§ **Exercise instructions**: Gather all lines in the data that hold the string "establecen".

§ **Supplied material**:

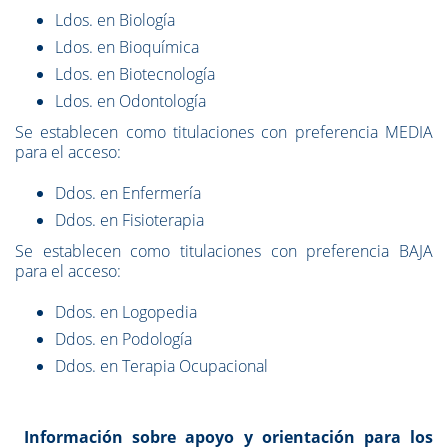
Ldos. en Biología
Ldos. en Bioquímica
Ldos. en Biotecnología
Ldos. en Odontología
Se establecen como titulaciones con preferencia MEDIA
para el acceso:
Ddos. en Enfermería
Ddos. en Fisioterapia
Se establecen como titulaciones con preferencia BAJA
para el acceso:
Ddos. en Logopedia
Ddos. en Podología
Ddos. en Terapia Ocupacional
Información sobre apoyo y orientación para los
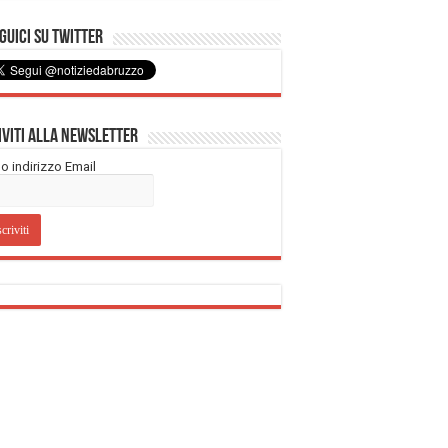
uici su Twitter
iviti alla Newsletter
tuo indirizzo Email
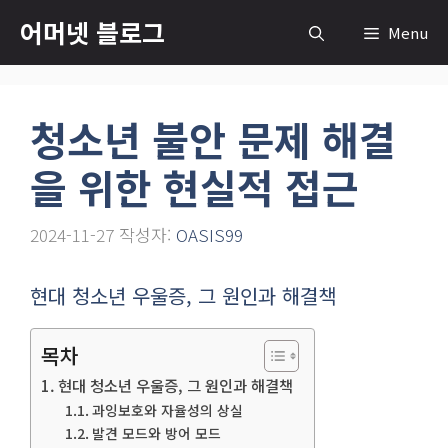
컨
어머넷 블로그
Menu
텐
츠
로
청소년 불안 문제 해결
건
너
을 위한 현실적 접근
뛰
기
2024-11-27
작성자:
OASIS99
현대 청소년 우울증, 그 원인과 해결책
목차
현대 청소년 우울증, 그 원인과 해결책
과잉보호와 자율성의 상실
발견 모드와 방어 모드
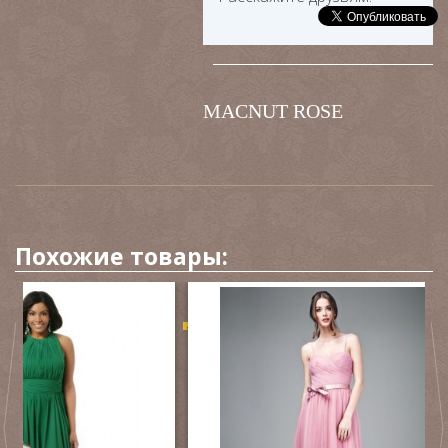
MACNUT ROSE
Похожие товары:
-75%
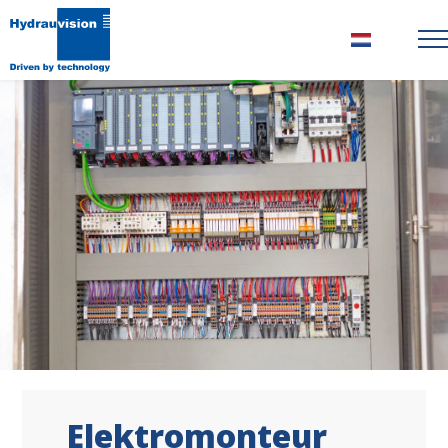
Nederlands
Elektromonteur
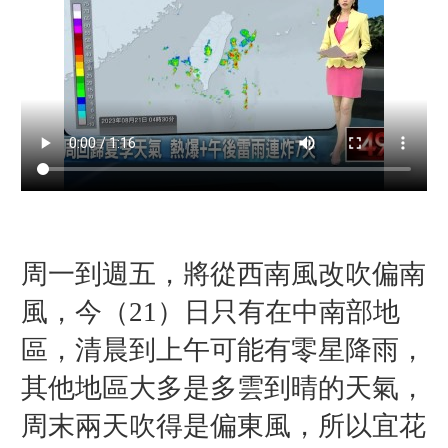
周一到週五，將從西南風改吹偏南
風，今（21）日只有在中南部地
區，清晨到上午可能有零星降雨，
其他地區大多是多雲到晴的天氣，
周末兩天吹得是偏東風，所以宜花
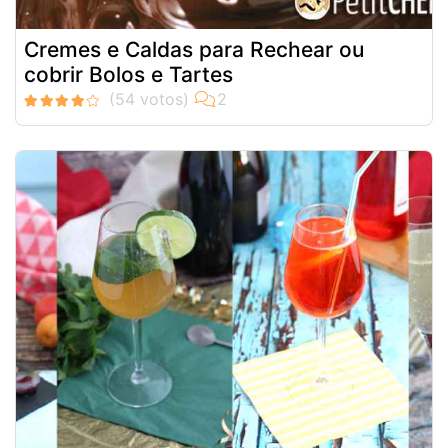
Cremes e Caldas para Rechear ou
cobrir Bolos e Tartes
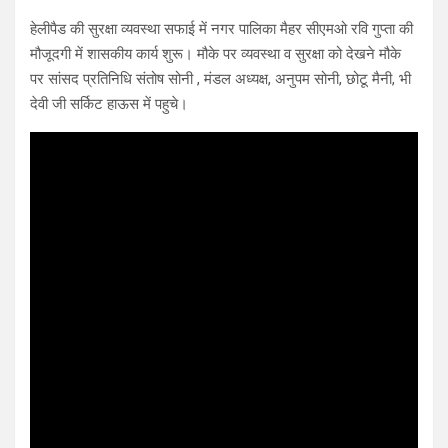
हेलीपैड की सुरक्षा व्यवस्था सफाई में नगर पालिका मैहर सीएमओ रवि गुप्ता की
मौजूदगी में शासकीय कार्य शुरू। मौके पर व्यवस्था व सुरक्षा को देखने मौके
पर सांसद प्रतिनिधि संतोष सोनी , मंडल अध्यक्ष, अनुपम सोनी, छोटू मैनी, भी
देवी जी सर्किट हाऊस में पहुचे।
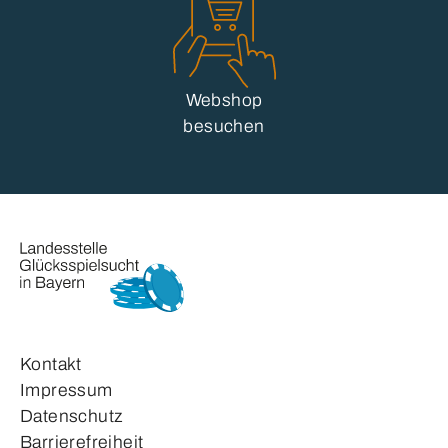
Webshop
besuchen
Kontakt
Impressum
Datenschutz
Barrierefreiheit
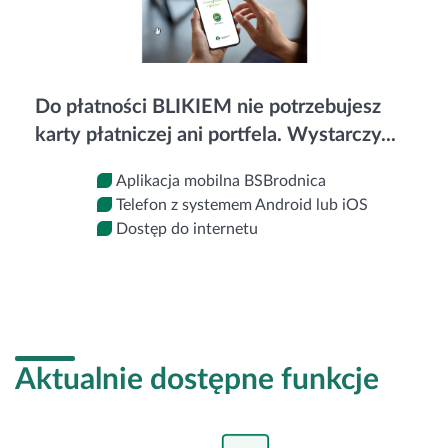
Do płatności BLIKIEM nie potrzebujesz
karty płatniczej ani portfela. Wystarczy...
Aplikacja mobilna BSBrodnica
Telefon z systemem Android lub iOS
Dostęp do internetu
Aktualnie dostępne funkcje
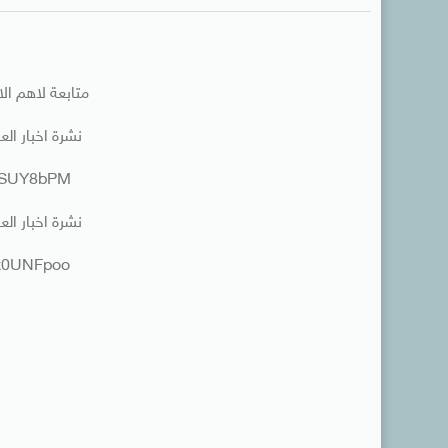
متابعة لاهم الاخ
نشرة اخبار العاشرة صب
B9SUY8bPM
نشرة اخبار العاشرة صب
1x0UNFpoo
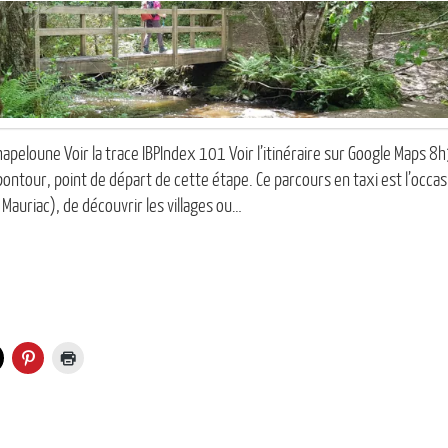
peloune Voir la trace IBPIndex 101 Voir l’itinéraire sur Google Maps 8h3
ontour, point de départ de cette étape. Ce parcours en taxi est l’occas
 Mauriac), de découvrir les villages ou…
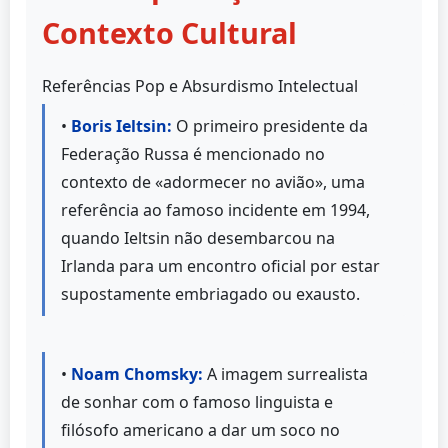
Contexto Cultural
Referências Pop e Absurdismo Intelectual
•
Boris Ieltsin:
O primeiro presidente da
Federação Russa é mencionado no
contexto de «adormecer no avião», uma
referência ao famoso incidente em 1994,
quando Ieltsin não desembarcou na
Irlanda para um encontro oficial por estar
supostamente embriagado ou exausto.
•
Noam Chomsky:
A imagem surrealista
de sonhar com o famoso linguista e
filósofo americano a dar um soco no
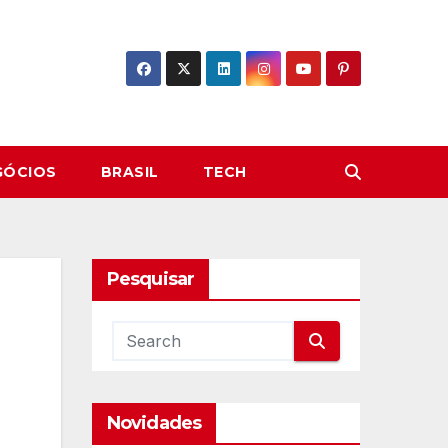
GÓCIOS
BRASIL
TECH
Pesquisar
Novidades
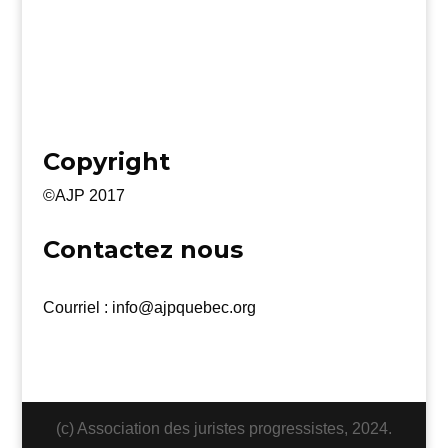
Copyright
©AJP 2017
Contactez nous
Courriel : info@ajpquebec.org
(c) Association des juristes progressistes, 2024.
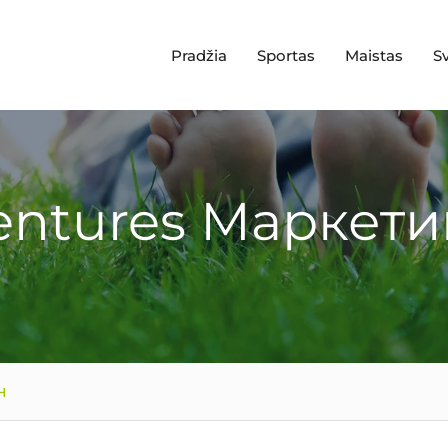
Pradžia
Sportas
Maistas
S
entures Маркети
н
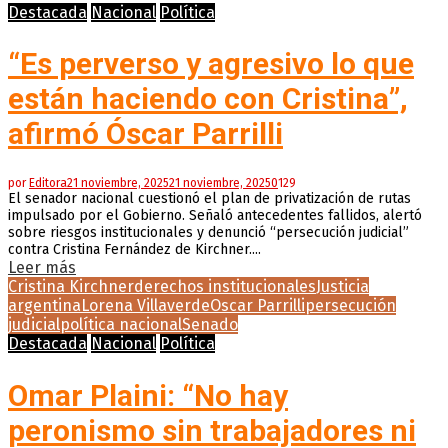
Destacada
Nacional
Política
“Es perverso y agresivo lo que
están haciendo con Cristina”,
afirmó Óscar Parrilli
por
Editora
21 noviembre, 2025
21 noviembre, 2025
0
129
El senador nacional cuestionó el plan de privatización de rutas
impulsado por el Gobierno. Señaló antecedentes fallidos, alertó
sobre riesgos institucionales y denunció “persecución judicial”
contra Cristina Fernández de Kirchner....
Leer más
Cristina Kirchner
derechos institucionales
Justicia
argentina
Lorena Villaverde
Oscar Parrilli
persecución
judicial
política nacional
Senado
Destacada
Nacional
Política
Omar Plaini: “No hay
peronismo sin trabajadores ni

§ **Your solution**:
Se establecen como titulaciones con preferencia MEDIA
Se establecen como titulaciones con preferencia BAJA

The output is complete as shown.